[[ RECORDS FOR THIS TASK, beginning ]]
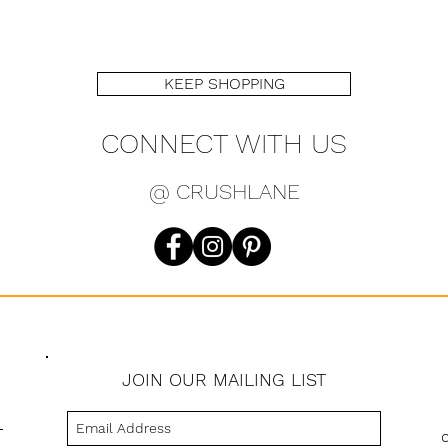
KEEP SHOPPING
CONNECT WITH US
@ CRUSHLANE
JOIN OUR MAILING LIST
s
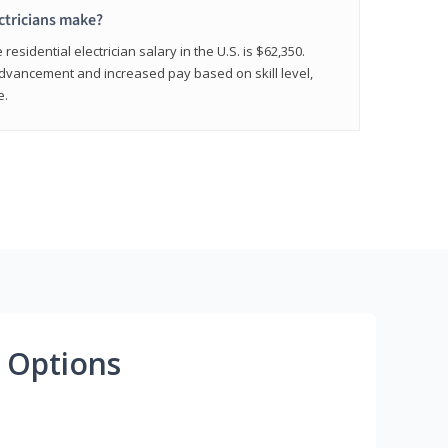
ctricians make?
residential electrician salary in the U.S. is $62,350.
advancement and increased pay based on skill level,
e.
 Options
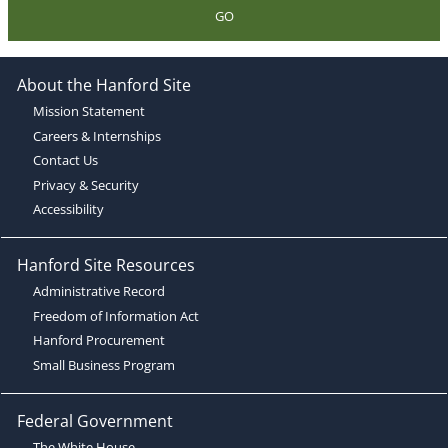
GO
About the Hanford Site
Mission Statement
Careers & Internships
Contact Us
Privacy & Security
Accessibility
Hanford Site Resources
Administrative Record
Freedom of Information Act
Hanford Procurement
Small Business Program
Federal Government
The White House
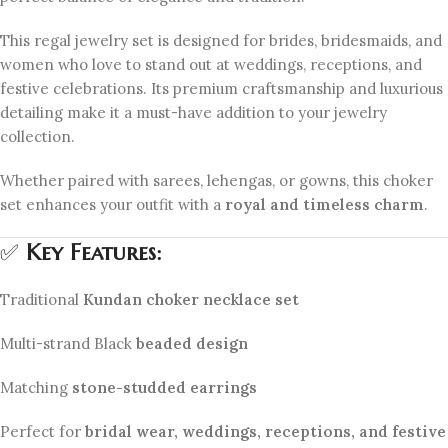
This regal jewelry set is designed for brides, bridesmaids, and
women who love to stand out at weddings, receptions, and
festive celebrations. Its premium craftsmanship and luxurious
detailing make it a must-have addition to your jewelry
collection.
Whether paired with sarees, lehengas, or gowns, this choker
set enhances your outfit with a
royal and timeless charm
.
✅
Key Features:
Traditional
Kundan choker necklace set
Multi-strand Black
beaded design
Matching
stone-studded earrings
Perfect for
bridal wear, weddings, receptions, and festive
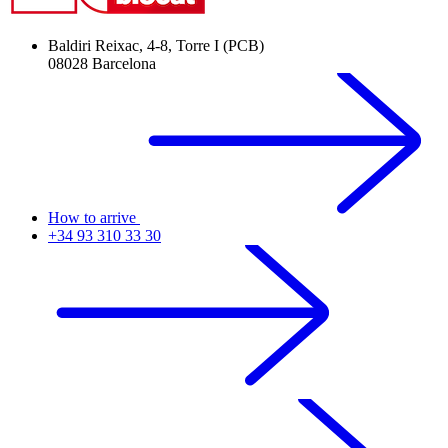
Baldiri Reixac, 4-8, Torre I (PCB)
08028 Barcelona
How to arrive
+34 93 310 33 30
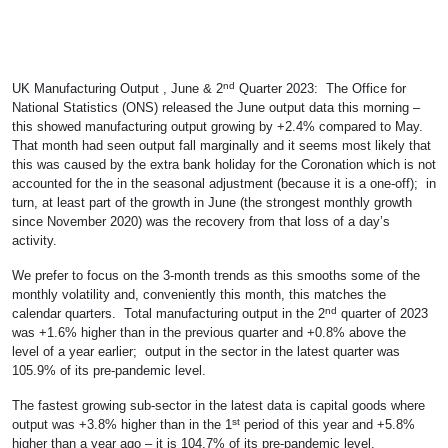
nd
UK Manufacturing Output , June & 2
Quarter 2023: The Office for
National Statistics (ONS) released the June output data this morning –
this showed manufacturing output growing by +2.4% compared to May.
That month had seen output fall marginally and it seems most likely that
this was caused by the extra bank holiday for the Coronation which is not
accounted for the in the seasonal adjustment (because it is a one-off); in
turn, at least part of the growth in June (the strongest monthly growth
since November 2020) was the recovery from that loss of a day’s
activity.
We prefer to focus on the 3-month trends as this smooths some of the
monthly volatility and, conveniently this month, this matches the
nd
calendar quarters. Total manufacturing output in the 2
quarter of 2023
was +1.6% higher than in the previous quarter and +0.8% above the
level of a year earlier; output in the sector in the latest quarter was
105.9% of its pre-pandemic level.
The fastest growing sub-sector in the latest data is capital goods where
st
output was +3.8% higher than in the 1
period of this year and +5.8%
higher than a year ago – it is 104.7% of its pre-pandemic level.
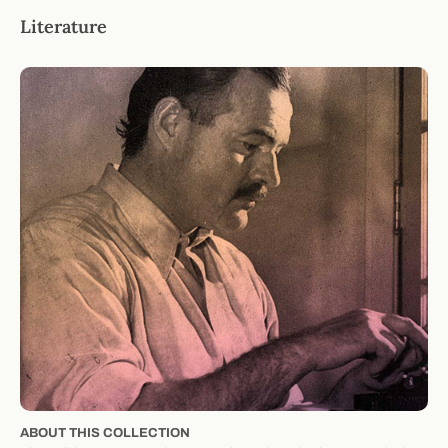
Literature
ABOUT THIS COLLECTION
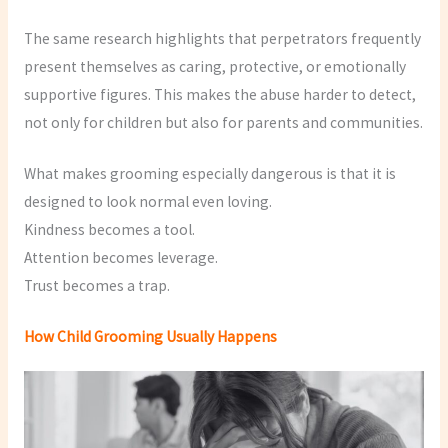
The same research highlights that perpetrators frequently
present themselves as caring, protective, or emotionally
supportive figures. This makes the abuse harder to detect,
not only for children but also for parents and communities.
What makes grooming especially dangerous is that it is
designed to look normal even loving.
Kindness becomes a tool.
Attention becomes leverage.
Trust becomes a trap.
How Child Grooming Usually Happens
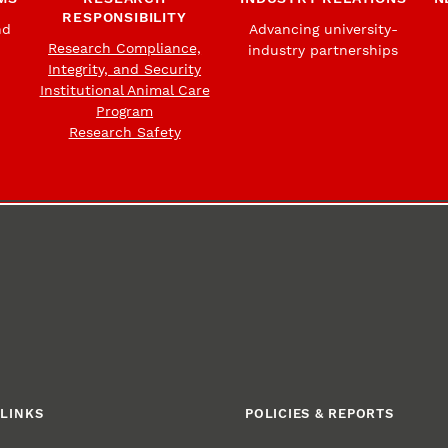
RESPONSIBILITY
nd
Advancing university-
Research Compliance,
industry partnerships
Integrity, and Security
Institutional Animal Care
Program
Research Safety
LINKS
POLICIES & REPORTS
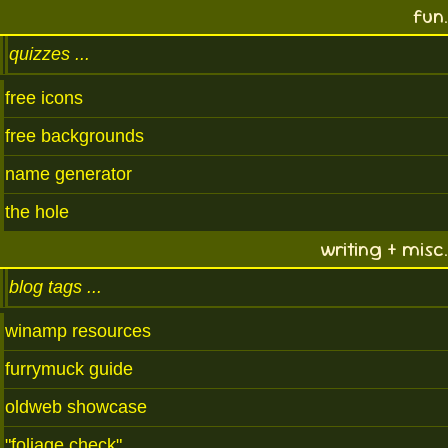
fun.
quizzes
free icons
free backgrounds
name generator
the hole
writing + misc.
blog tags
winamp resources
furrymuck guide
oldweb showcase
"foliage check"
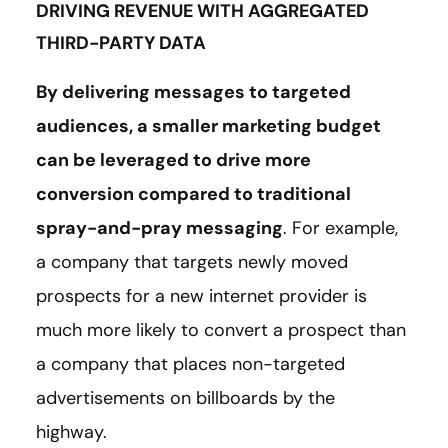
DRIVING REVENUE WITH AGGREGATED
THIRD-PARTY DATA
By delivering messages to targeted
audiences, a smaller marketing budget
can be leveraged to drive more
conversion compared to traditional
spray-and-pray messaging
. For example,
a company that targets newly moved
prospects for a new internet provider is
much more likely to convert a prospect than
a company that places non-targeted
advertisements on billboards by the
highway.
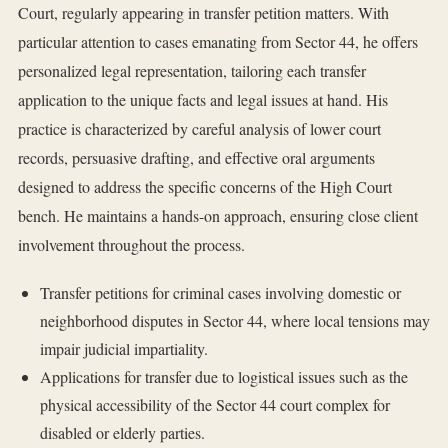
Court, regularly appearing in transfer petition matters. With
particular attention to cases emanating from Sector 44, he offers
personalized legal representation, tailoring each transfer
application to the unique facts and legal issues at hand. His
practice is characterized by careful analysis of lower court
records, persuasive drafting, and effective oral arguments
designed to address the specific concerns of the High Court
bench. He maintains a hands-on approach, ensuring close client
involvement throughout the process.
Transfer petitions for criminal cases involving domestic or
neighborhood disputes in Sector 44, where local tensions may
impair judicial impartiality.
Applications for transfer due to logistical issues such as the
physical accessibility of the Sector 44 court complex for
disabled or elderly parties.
[[ RECORDS FOR THIS TASK, end ]]
◆ ABOUT THIS TASK: The answer consists of every line above in which the word "Site" occurs.

◆ EXERCISE ANSWER:
About the Hanford Site
Hanford Site Resources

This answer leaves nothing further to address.